Even later edit, I bet you didn’t see this cause you downvoted me the moment i posted lol,
It’s not a requirement to be Afghanistan-bad to be still a very problematic place, and comparing the private liberties of either to America is a miss.
No. While there is a ton of inequality, there, it still does not change the fact that UAE is not Iran or Afghanistan, it doesn’t matter if you’re rich or poor, the police will still not arrest you for holding hands in public, police will not stop to ask you if you’re married to the girl you’re with, and if you’re having sex outside of marriage literally nobody will care. UAE does not have morality police like Saudi did. You failing to make this distinction undermines the rest of your argument. As to this story, the police in any country would take notice if a woman called and said her daughter is underage and with a man in a foreign country, so it’s not surprising he got detained and the story progressed from there.
Out of respect, I had late edits focused on the relativism between countries.
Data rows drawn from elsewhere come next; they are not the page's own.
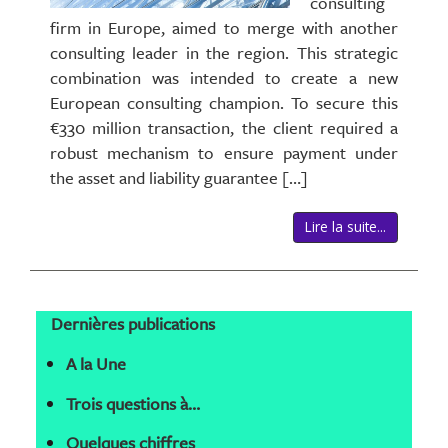
consulting
firm in Europe, aimed to merge with another
consulting leader in the region. This strategic
combination was intended to create a new
European consulting champion. To secure this
€330 million transaction, the client required a
robust mechanism to ensure payment under
the asset and liability guarantee […]
Lire la suite...
Dernières publications
A la Une
Trois questions à…
Quelques chiffres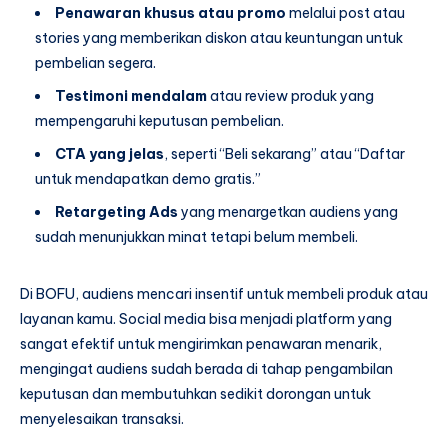
Penawaran khusus atau promo
melalui post atau
stories yang memberikan diskon atau keuntungan untuk
pembelian segera.
Testimoni mendalam
atau review produk yang
mempengaruhi keputusan pembelian.
CTA yang jelas
, seperti “Beli sekarang” atau “Daftar
untuk mendapatkan demo gratis.”
Retargeting Ads
yang menargetkan audiens yang
sudah menunjukkan minat tetapi belum membeli.
Di BOFU, audiens mencari insentif untuk membeli produk atau
layanan kamu. Social media bisa menjadi platform yang
sangat efektif untuk mengirimkan penawaran menarik,
mengingat audiens sudah berada di tahap pengambilan
keputusan dan membutuhkan sedikit dorongan untuk
menyelesaikan transaksi.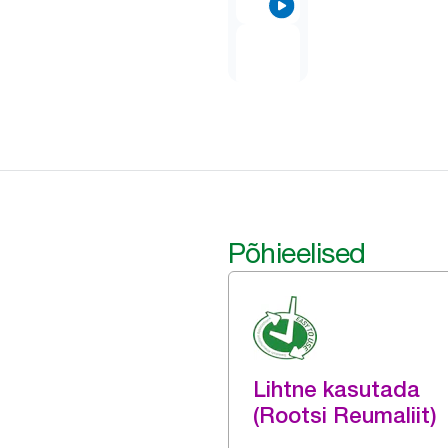
Põhieelised
Lihtne kasutada
(Rootsi Reumaliit)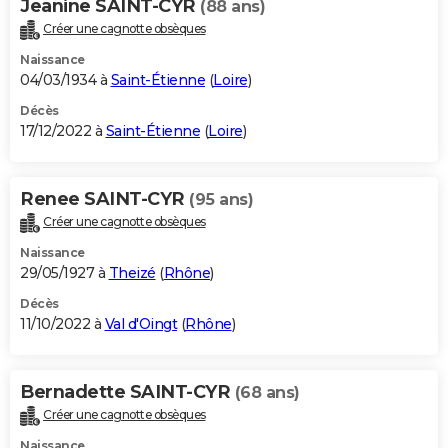
Jeanine SAINT-CYR
(88 ans)
Créer une cagnotte obsèques
Naissance
04/03/1934 à
Saint-Étienne
(
Loire
)
Décès
17/12/2022 à
Saint-Étienne
(
Loire
)
Renee SAINT-CYR
(95 ans)
Créer une cagnotte obsèques
Naissance
29/05/1927 à
Theizé
(
Rhône
)
Décès
11/10/2022 à
Val d'Oingt
(
Rhône
)
Bernadette SAINT-CYR
(68 ans)
Créer une cagnotte obsèques
Naissance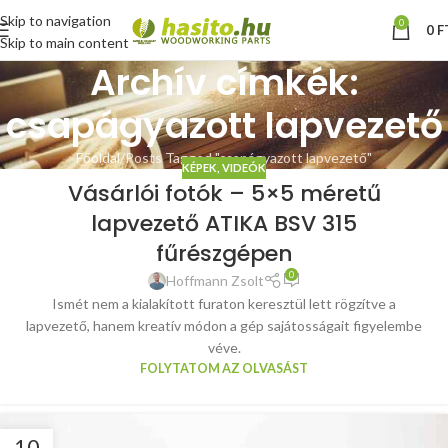
Skip to navigation
0
0
F
Skip to main content
Archív címkék:
csapágyazott lapvezető
Főoldal
Posts Tagged "csapágyazott lapvezető"
KÉPEK, VIDEÓK
Vásárlói fotók – 5×5 méretű
lapvezető ATIKA BSV 315
fűrészgépen
0
Hoffmann Zsolt
Ismét nem a kialakított furaton keresztül lett rögzítve a
lapvezető, hanem kreatív módon a gép sajátosságait figyelembe
véve.
FOLYTATOM AZ OLVASÁST
10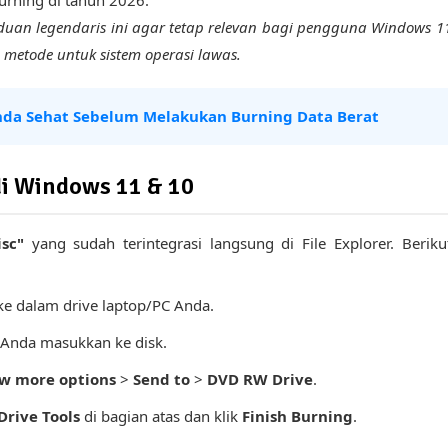
an legendaris ini agar tetap relevan bagi pengguna Windows 1
etode untuk sistem operasi lawas.
nda Sehat Sebelum Melakukan Burning Data Berat
di Windows 11 & 10
sc"
yang sudah terintegrasi langsung di File Explorer. Beriku
e dalam drive laptop/PC Anda.
in Anda masukkan ke disk.
w more options
>
Send to
>
DVD RW Drive
.
Drive Tools
di bagian atas dan klik
Finish Burning
.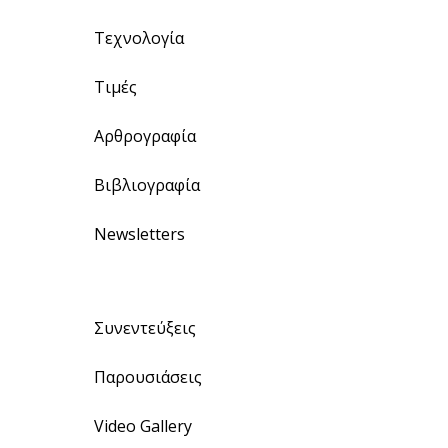
Τεχνολογία
Τιμές
Αρθρογραφία
Βιβλιογραφία
Newsletters
Συνεντεύξεις
Παρουσιάσεις
Video Gallery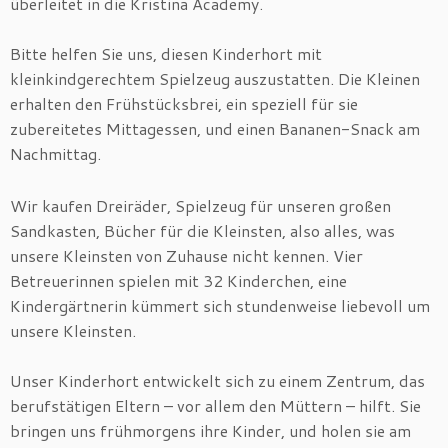
überleitet in die Kristina Academy.
Bitte helfen Sie uns, diesen Kinderhort mit
kleinkindgerechtem Spielzeug auszustatten. Die Kleinen
erhalten den Frühstücksbrei, ein speziell für sie
zubereitetes Mittagessen, und einen Bananen-Snack am
Nachmittag.
Wir kaufen Dreiräder, Spielzeug für unseren großen
Sandkasten, Bücher für die Kleinsten, also alles, was
unsere Kleinsten von Zuhause nicht kennen. Vier
Betreuerinnen spielen mit 32 Kinderchen, eine
Kindergärtnerin kümmert sich stundenweise liebevoll um
unsere Kleinsten.
Unser Kinderhort entwickelt sich zu einem Zentrum, das
berufstätigen Eltern – vor allem den Müttern – hilft. Sie
bringen uns frühmorgens ihre Kinder, und holen sie am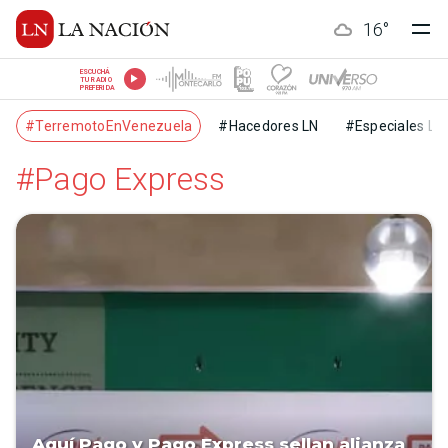
16
°
ESCUCHÁ
TU RADIO
PREFERIDA
#TerremotoEnVenezuela
#Hacedores LN
#Especiales LN
#Pago Express
Aquí Pago y Pago Express sellan alianza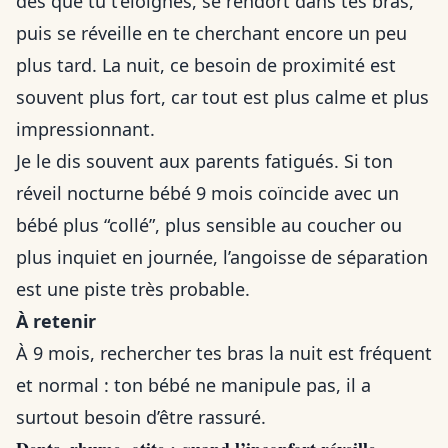
dès que tu t’éloignes, se rendort dans tes bras,
puis se réveille en te cherchant encore un peu
plus tard. La nuit, ce besoin de proximité est
souvent plus fort, car tout est plus calme et plus
impressionnant.
Je le dis souvent aux parents fatigués. Si ton
réveil nocturne bébé 9 mois coïncide avec un
bébé plus “collé”, plus sensible au coucher ou
plus inquiet en journée, l’angoisse de séparation
est une piste très probable.
À retenir
À 9 mois, rechercher tes bras la nuit est fréquent
et normal : ton bébé ne manipule pas, il a
surtout besoin d’être rassuré.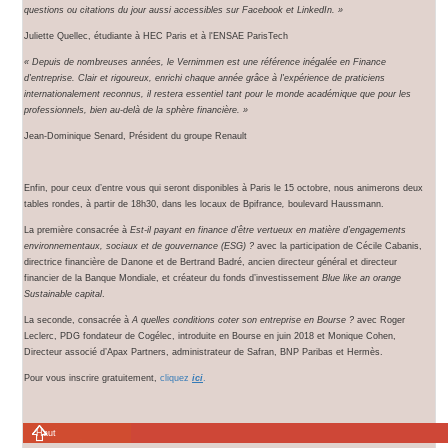
questions ou citations du jour aussi accessibles sur Facebook et LinkedIn. »
Juliette Quellec, étudiante à HEC Paris et à l'ENSAE ParisTech
« Depuis de nombreuses années, le Vernimmen est une référence inégalée en Finance
d'entreprise. Clair et rigoureux, enrichi chaque année grâce à l'expérience de praticiens
internationalement reconnus, il restera essentiel tant pour le monde académique que pour les
professionnels, bien au-delà de la sphère financière. »
Jean-Dominique Senard, Président du groupe Renault
Enfin, pour ceux d’entre vous qui seront disponibles à Paris le 15 octobre, nous animerons deux
tables rondes, à partir de 18h30, dans les locaux de Bpifrance
,
boulevard Haussmann.
La première consacrée à
Est-il payant en finance d’être vertueux en matière d’engagements
environnementaux, sociaux et de gouvernance (ESG) ?
avec la participation de Cécile Cabanis,
directrice financière de Danone et de Bertrand Badré, ancien directeur général et directeur
financier de la Banque Mondiale, et créateur du fonds d’investissement
Blue like an orange
Sustainable capital
.
La seconde, consacrée à
A quelles conditions coter son entreprise en Bourse ?
avec Roger
Leclerc, PDG fondateur de Cogélec, introduite en Bourse en juin 2018 et Monique Cohen,
Directeur associé d’Apax Partners, administrateur de Safran, BNP Paribas et Hermès.
Pour vous inscrire gratuitement,
cliquez
ici
.
Haut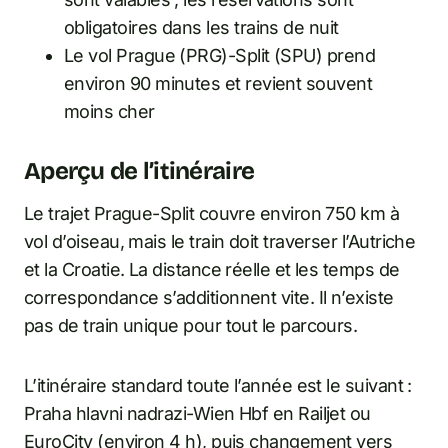
obligatoires dans les trains de nuit
Le vol Prague (PRG)-Split (SPU) prend
environ 90 minutes et revient souvent
moins cher
Aperçu de l’itinéraire
Le trajet Prague-Split couvre environ 750 km à
vol d’oiseau, mais le train doit traverser l’Autriche
et la Croatie. La distance réelle et les temps de
correspondance s’additionnent vite. Il n’existe
pas de train unique pour tout le parcours.
L’itinéraire standard toute l’année est le suivant :
Praha hlavni nadrazi-Wien Hbf en Railjet ou
EuroCity (environ 4 h), puis changement vers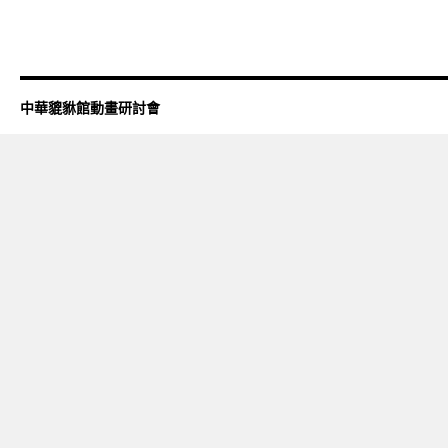
中華貔貅館動畫研討會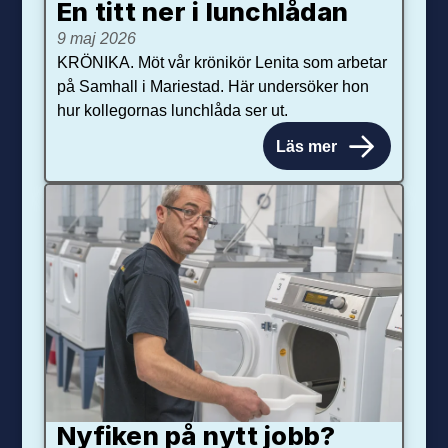
En titt ner i lunchlådan
9 maj 2026
KRÖNIKA. Möt vår krönikör Lenita som arbetar
på Samhall i Mariestad. Här undersöker hon
hur kollegornas lunchlåda ser ut.
Läs mer
Nyfiken på nytt jobb?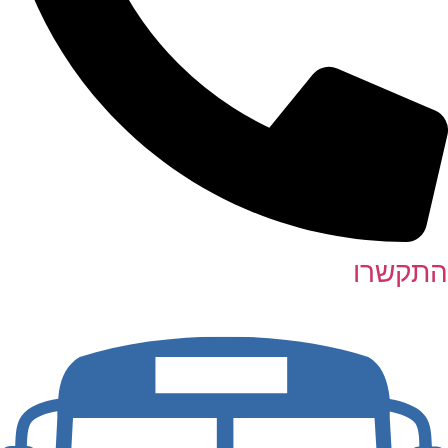
התקשרו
Uae / Dubai is a authoritarian surveillance state far beyond the US or any western country. They have the money to be “pro” about it and don’t need roving squads of cops making street arrests. That doesnt mean the civil liberties of many aren’t adjacent to the likes of other worse authoritarian theocracies.
Regarding the later point, I agree, if given a reputable concern from the family, I don’t fault Dubai for making legitimate inquiries, based on evidence.
Aside from those specifics, There is no reason to defend these countries, they won’t reward you.